Yet a switch as I suggest is not an easy concept to realize. Today there are many different renewable energy sources that are being debated, everything from hydrogen fuel cells to methane gas from corn and also more familiar sources of energy such as solar panels and windmills. How can one sort through these technologies and decide what is going to be the most advantageous? And how do you force a company to adapt when so many energy policies have failed? These questions are critical for anything to happen concerning the energy crisis of dependency on the Middle East. As I previously stated it should be the obligation for all of the big companies to reduce their use of oil by making guidelines for a certain percentage of total energy to be produced onsite or locally using renewable resources. Large corporations always have a business agenda and by having a quota to gently ease them off of oil and become dependent themselves the battle between the types of energy will be highlighted and better understood. Today many of the technologies are only affordable by the very wealthy and many of the nicest homes have been retrofitted with the latest technology to be self-sufficient. The reason isn’t about being a green friendly person when you are the person buying the $45 million dollar property[2] recently sold in the Hamptons with an 18,000 square foot main house that featured some of the latest energy smart technology. With the recent price hikes and blackouts it comes down to being independent for many of these people never even see their energy bill. In the same way that the rich are plunking down tens of thousands of dollars to become independent, so must companies. With a mandatory self-powering requirement, these technologies will become more competitive and at a lower cost as they now are part of this required sufficiency plan. Thus like many of the formerly expensive industry technologies, the average person will also be able to access and implement these technologies thus making the entire region more self-sufficient.

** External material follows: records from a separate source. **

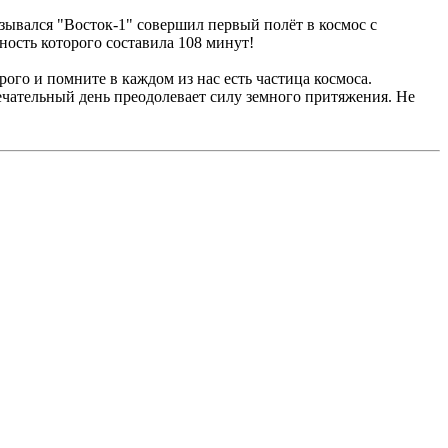
зывался "Восток-1" совершил первый полёт в космос с
ность которого составила 108 минут!
ого и помните в каждом из нас есть частица космоса.
мечательный день преодолевает силу земного притяжения. Не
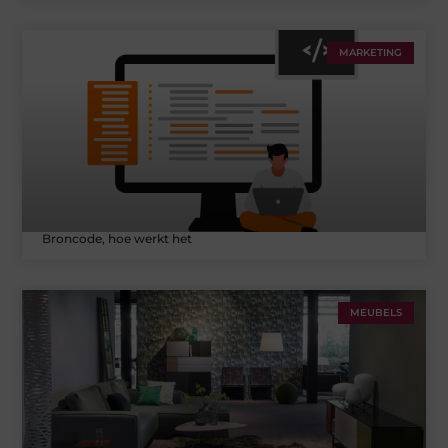
MARKETING
Broncode, hoe werkt het
MEUBELS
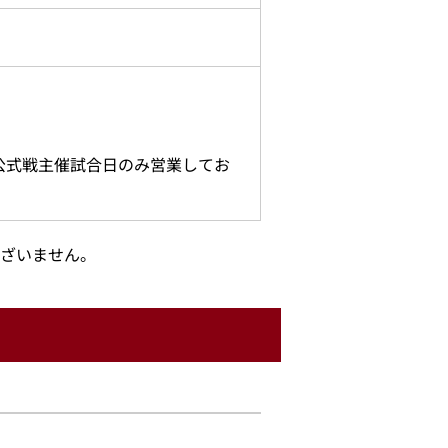
公式戦主催試合日のみ営業してお
ざいません。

Enforcing this is of course essential to the success of such a plan. While many policies such as the Kyoto Protocol are good for some but not advantageous for the entire economy, competition with China being a key reason that the US didn’t sign on, there needs to be a cost-benefit supplementing the independence that economy will have. Why isn’t self-sufficiency enough? Because companies and people require incentives and reasons for drastically changing their current practices. Of the many ways to make sure that people follow guidelines of a self-sufficient energy society, the Department of Energy must be bolstered in terms of budget and manpower in order to maintain and help the switch. A step up program of percent dependency must be aligned with a multiple strike rule and hefty fines that after so many times results in large payouts and the risk of being shut down. It must be recognized that this is a plan that is not made by none-committal environmentalists and instead businessmen who want to save the economy billions over a period of time. It is important to stress is that this is not about a possibility of the oil running dry, however by this scare is a way to market the problem. As with the deforestation in Europe as they switched to coal and then oil and out of pure scientific standpoint, things change for survival.

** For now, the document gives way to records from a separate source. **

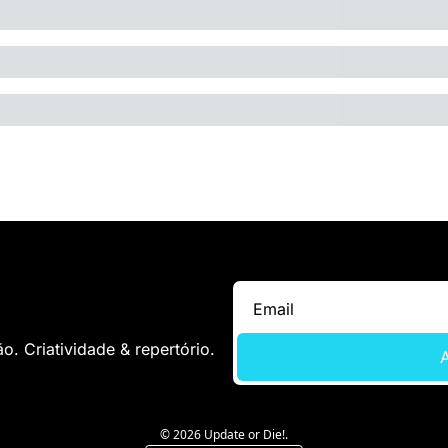
. Criatividade & repertório.
A
© 2026 Update or Die!.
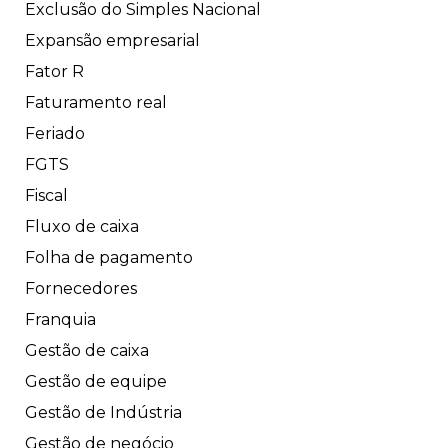
Exclusão do Simples Nacional
Expansão empresarial
Fator R
Faturamento real
Feriado
FGTS
Fiscal
Fluxo de caixa
Folha de pagamento
Fornecedores
Franquia
Gestão de caixa
Gestão de equipe
Gestão de Indústria
Gestão de negócio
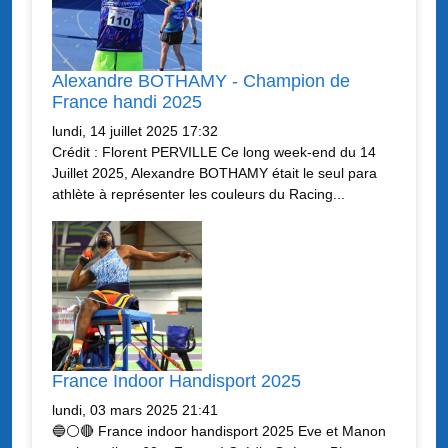
Alexandre BOTHAMY - Champion de
France handi 2025
lundi, 14 juillet 2025 17:32
Crédit : Florent PERVILLE Ce long week-end du 14
Juillet 2025, Alexandre BOTHAMY était le seul para
athlète à représenter les couleurs du Racing...
France Indoor Handisport 2025
lundi, 03 mars 2025 21:41
🔵⚪️🔴 France indoor handisport 2025 Eve et Manon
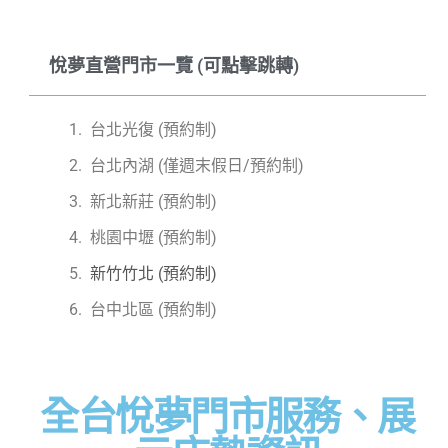
悅夢直營門市一覽 (可點擊跳轉)
台北光復 (預約制)
台北內湖 (僅週末假日/預約制)
新北新莊 (預約制)
桃園中壢 (預約制)
新竹竹北 (預約制)
台中北區 (預約制)
全台悅夢門市服務、展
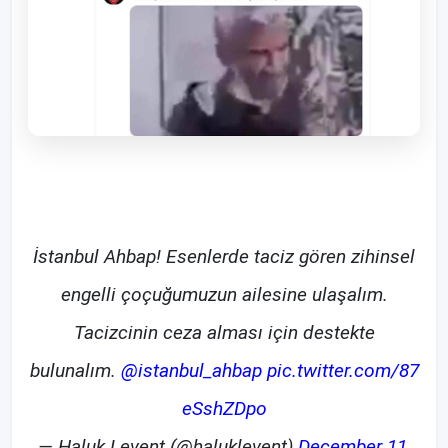
İstanbul Ahbap! Esenlerde taciz gören zihinsel
engelli çoçuğumuzun ailesine ulaşalım.
Tacizcinin ceza alması için destekte
bulunalım.
@istanbul_ahbap
pic.twitter.com/87
eSshZDpo
— Haluk Levent (@haluklevent)
December 11,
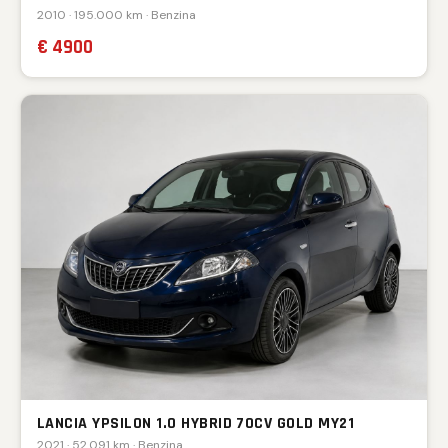
2010 · 195.000 km · Benzina
€ 4900
LANCIA YPSILON 1.0 HYBRID 70CV GOLD MY21
2021 · 52.091 km · Benzina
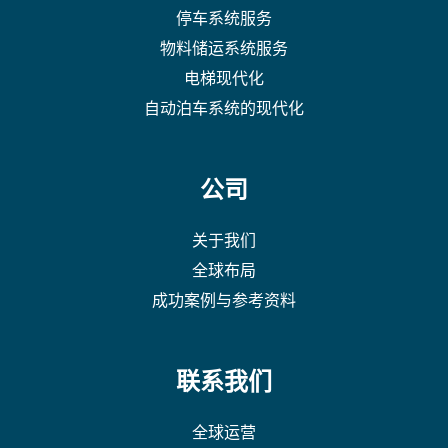
停车系统服务
物料储运系统服务
电梯现代化
自动泊车系统的现代化
公司
关于我们
全球布局
成功案例与参考资料
联系我们
全球运营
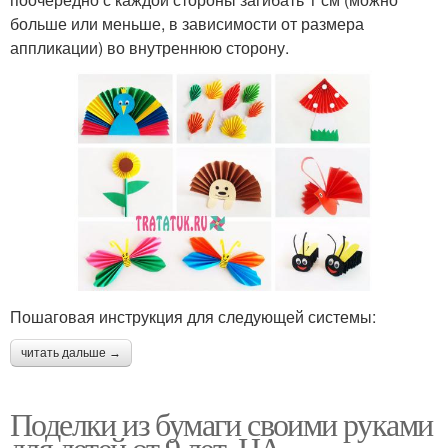
больше или меньше, в зависимости от размера
аппликации) во внутреннюю сторону.
Пошаговая инструкция для следующей системы:
читать дальше →
Поделки из бумаги своими руками
для детей от 9 лет. НА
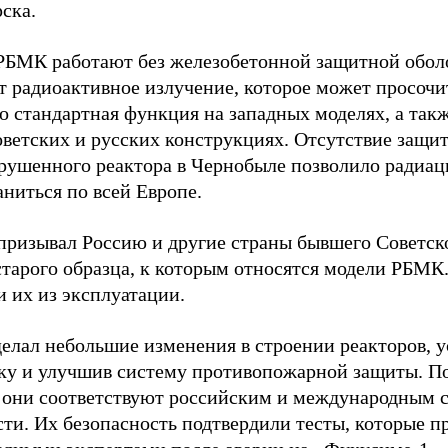
ска.
РБМК работают без железобетонной защитной обол
т радиоактивное излучение, которое может просочи
о стандартная функция на западных моделях, а такж
оветских и русских конструкциях. Отсутствие защи
зрушенного реактора в Чернобыле позволило радиа
ниться по всей Европе.
призывал Россию и другие страны бывшего Советск
старого образца, к которым относятся модели РБМК
и их из эксплуатации.
делал небольшие изменения в строении реакторов, 
ку и улучшив систему противопожарной защиты. По
 они соответствуют российским и международным 
сти. Их безопасность подтвердили тесты, которые п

As with many things, there are multiple answers for what energy source to turn to depending on the location. Windmills won’t work where there isn’t wind just as solar panels are useless to Alaskans in the middle of winter. Instead using different technologies catered to the given area is important. Solar panels work by collecting energy from the sun and extracting electrons from the radiation that allows this electricity to be used. The sun’s energy is one of the very few things that enter our ecosystem called earth and everything was impacted by it. While we use a very limited amount of the energy, its light, the other energy potential is enormous and after the initial set up cost minimal maintenance is needed. Because they have been used for a comparative long time the prices range from under $600 to over $30,000 for a single panel. Wind power is also a viable and old technology that has been used for many years. On the previously mentioned $45 million dollar home, they used a new heating and cooling technology called geothermal heating. The basics of the system (see figure below from for cooling involve hot air from the building to be pushed in a cooling refrigerant area. Water is pumped deep [3]into the ground where it is naturally cooler and then brought to this area to cool down the air. The newly heated water (from the air) may then pass back into the system or some may be used to heat water for the house. This system is quite a brilliant use of the energy that is stored in the ground and cuts down the use of other energy for cooling, plus it has the added benefit of not requiring unsightly air conditioning units.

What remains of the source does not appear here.